Java virtual machine implementations are required to silently ignore attributes they do not recognize.


For instance, defining a new attribute to support vendor-specific debugging is permitted. Because Java virtual machine implementations are required to ignore attributes they do not recognize, class files intended for that particular Java virtual machine implementation will be usable by other implementations even if those implementations cannot make use of the additional debugging information that the class files contain.
"


Ok, so this means that it's easy to add metadata to the .class files...

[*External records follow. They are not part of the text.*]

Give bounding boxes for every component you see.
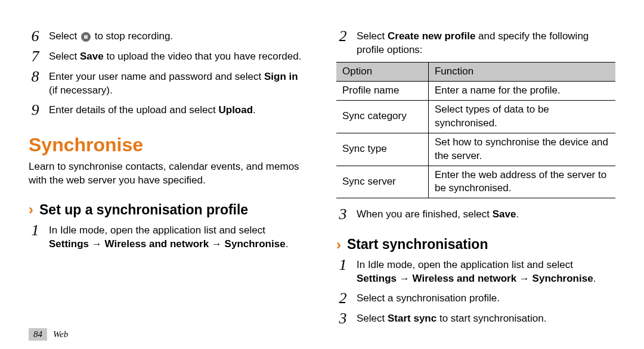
page-body: 6 Select to stop recording. 7 Select Sav… [0,0,644,341]
step-text: Select Save to upload the video that you… [49,49,308,64]
profile-options-table: Option Function Profile name Enter a nam… [336,62,615,199]
step: 3 Select Start sync to start synchronisa… [336,311,615,326]
step: 3 When you are finished, select Save. [336,207,615,222]
table-cell: Select types of data to be synchronised. [428,100,615,133]
table-header-function: Function [428,62,615,81]
step: 2 Select Create new profile and specify … [336,29,615,57]
step-text: In Idle mode, open the application list … [49,223,308,251]
step: 7 Select Save to upload the video that y… [29,49,308,64]
step-text: In Idle mode, open the application list … [357,257,615,286]
step-text: Select Start sync to start synchronisati… [357,311,615,326]
chevron-icon: › [29,202,33,217]
subsection-setup-profile: › Set up a synchronisation profile [29,201,308,219]
section-title-synchronise: Synchronise [29,132,308,158]
step: 8 Enter your user name and password and … [29,69,308,98]
step-number: 3 [336,207,349,222]
step-number: 2 [336,291,349,306]
step-text: Enter your user name and password and se… [49,69,308,98]
table-row: Sync category Select types of data to be… [336,100,615,133]
step-number: 2 [336,29,349,44]
step: 2 Select a synchronisation profile. [336,291,615,306]
step: 1 In Idle mode, open the application lis… [336,257,615,286]
step-number: 9 [29,102,42,118]
table-cell: Profile name [336,81,428,100]
step-number: 6 [29,29,42,44]
right-column: 2 Select Create new profile and specify … [336,29,615,331]
subsection-start-sync: › Start synchronisation [336,235,615,254]
chevron-icon: › [336,238,341,252]
table-cell: Set how to synchronise the device and th… [428,133,615,166]
left-column: 6 Select to stop recording. 7 Select Sav… [29,29,308,331]
page-footer: 84 Web [29,328,68,341]
step-number: 3 [336,311,349,326]
table-cell: Enter the web address of the server to b… [428,166,615,198]
table-header-option: Option [336,62,428,81]
step: 9 Enter details of the upload and select… [29,102,308,118]
table-row: Profile name Enter a name for the profil… [336,81,615,100]
step-number: 8 [29,69,42,85]
text-pre: Select [49,30,80,42]
step-number: 1 [336,257,349,273]
table-cell: Enter a name for the profile. [428,81,615,100]
stop-record-icon [81,32,91,42]
page-number: 84 [29,328,47,341]
step-text: Select to stop recording. [49,29,308,43]
step-number: 7 [29,49,42,64]
step: 1 In Idle mode, open the application lis… [29,223,308,251]
table-row: Sync type Set how to synchronise the dev… [336,133,615,166]
step-text: Enter details of the upload and select U… [49,102,308,117]
table-cell: Sync category [336,100,428,133]
text-post: to stop recording. [95,30,173,42]
step-text: Select Create new profile and specify th… [357,29,615,57]
footer-section-label: Web [53,329,68,339]
table-cell: Sync server [336,166,428,198]
table-row: Sync server Enter the web address of the… [336,166,615,198]
table-cell: Sync type [336,133,428,166]
table-header-row: Option Function [336,62,615,81]
step-text: When you are finished, select Save. [357,207,615,222]
step-text: Select a synchronisation profile. [357,291,615,306]
step-number: 1 [29,223,42,238]
section-description: Learn to synchronise contacts, calendar … [29,160,308,188]
subsection-title-text: Set up a synchronisation profile [39,201,248,219]
subsection-title-text: Start synchronisation [347,235,488,254]
step: 6 Select to stop recording. [29,29,308,44]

But once you have that metadata inside your class, how are you going to find out something about it? introspection or direct bytecode manipulation?

...but how does one read it?


I'd assume that one would read them with the Class 'class'.

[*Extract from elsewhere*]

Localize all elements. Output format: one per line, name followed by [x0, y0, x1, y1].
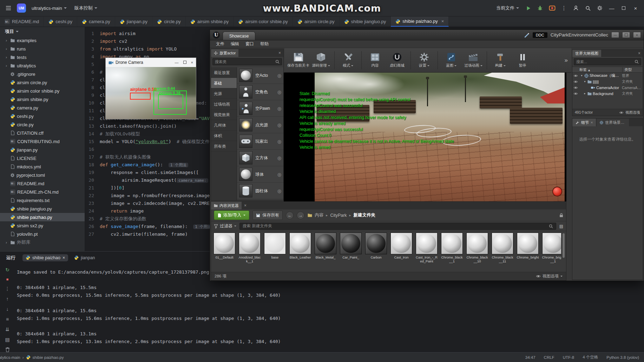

[RT] BTW, there are attributes that give line numbers in the original source file (4.7.8 The LineNumberTable Attribute)... so we could manipulate the class files to refer to the original xml files of XSPs [/RT]


Those sounds much less elegant than any instanceof() calls. What am I missing?

However from what I understand that the metadata will be extracted from javadocs. A few different proposals have been made but I am not sure what they will pick. Some proposals IIRC are

@meta Fortress{lifecycle="ThreadSafe"}
@fortress lifecycle="ThreadSafe"
@meta org.apache.avalon.fortress.FortressMetaData("ThreadSafe")


Ok, makes sense.

do you think this is going to be enough for the metadata needs you foresee? just curious.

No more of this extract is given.